=== WORK TO BE COMPLETED ===
A faithful transcription of all lines below is the expected answer.

[SOURCE RECORDS Boundary: Start]

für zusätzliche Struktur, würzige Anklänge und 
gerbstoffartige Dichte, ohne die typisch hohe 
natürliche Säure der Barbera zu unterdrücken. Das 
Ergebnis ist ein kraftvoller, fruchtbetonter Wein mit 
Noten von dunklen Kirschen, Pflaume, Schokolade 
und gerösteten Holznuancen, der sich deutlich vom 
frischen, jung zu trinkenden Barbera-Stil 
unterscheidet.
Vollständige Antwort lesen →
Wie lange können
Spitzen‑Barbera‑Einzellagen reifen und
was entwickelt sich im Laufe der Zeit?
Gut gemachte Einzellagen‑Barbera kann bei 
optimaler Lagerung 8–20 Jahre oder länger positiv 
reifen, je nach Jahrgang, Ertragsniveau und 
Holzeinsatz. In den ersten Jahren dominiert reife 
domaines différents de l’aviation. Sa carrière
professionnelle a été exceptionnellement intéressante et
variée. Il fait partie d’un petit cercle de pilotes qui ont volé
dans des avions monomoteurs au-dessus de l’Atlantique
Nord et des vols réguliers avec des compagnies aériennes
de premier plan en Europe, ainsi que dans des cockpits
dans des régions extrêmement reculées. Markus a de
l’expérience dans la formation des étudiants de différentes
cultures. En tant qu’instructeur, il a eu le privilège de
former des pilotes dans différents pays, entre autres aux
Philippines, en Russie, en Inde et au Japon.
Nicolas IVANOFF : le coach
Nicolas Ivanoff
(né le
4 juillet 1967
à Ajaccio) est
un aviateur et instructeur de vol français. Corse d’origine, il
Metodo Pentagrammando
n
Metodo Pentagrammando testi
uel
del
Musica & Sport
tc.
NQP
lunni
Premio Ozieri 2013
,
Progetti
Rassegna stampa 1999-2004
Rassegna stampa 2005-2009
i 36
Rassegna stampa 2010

[SOURCE RECORDS Boundary: End]

=== ANSWER TO THIS PROBLEM ===
für zusätzliche Struktur, würzige Anklänge und 
gerbstoffartige Dichte, ohne die typisch hohe 
natürliche Säure der Barbera zu unterdrücken. Das 
Ergebnis ist ein kraftvoller, fruchtbetonter Wein mit 
Noten von dunklen Kirschen, Pflaume, Schokolade 
und gerösteten Holznuancen, der sich deutlich vom 
frischen, jung zu trinkenden Barbera-Stil 
unterscheidet.
Vollständige Antwort lesen →
Wie lange können
Spitzen‑Barbera‑Einzellagen reifen und
was entwickelt sich im Laufe der Zeit?
Gut gemachte Einzellagen‑Barbera kann bei 
optimaler Lagerung 8–20 Jahre oder länger positiv 
reifen, je nach Jahrgang, Ertragsniveau und 
Holzeinsatz. In den ersten Jahren dominiert reife 
domaines différents de l’aviation. Sa carrière
professionnelle a été exceptionnellement intéressante et
variée. Il fait partie d’un petit cercle de pilotes qui ont volé
dans des avions monomoteurs au-dessus de l’Atlantique
Nord et des vols réguliers avec des compagnies aériennes
de premier plan en Europe, ainsi que dans des cockpits
dans des régions extrêmement reculées. Markus a de
l’expérience dans la formation des étudiants de différentes
cultures. En tant qu’instructeur, il a eu le privilège de
former des pilotes dans différents pays, entre autres aux
Philippines, en Russie, en Inde et au Japon.
Nicolas IVANOFF : le coach
Nicolas Ivanoff
(né le
4 juillet 1967
à Ajaccio) est
un aviateur et instructeur de vol français. Corse d’origine, il
Metodo Pentagrammando
n
Metodo Pentagrammando testi
uel
del
Musica & Sport
tc.
NQP
lunni
Premio Ozieri 2013
,
Progetti
Rassegna stampa 1999-2004
Rassegna stampa 2005-2009
i 36
Rassegna stampa 2010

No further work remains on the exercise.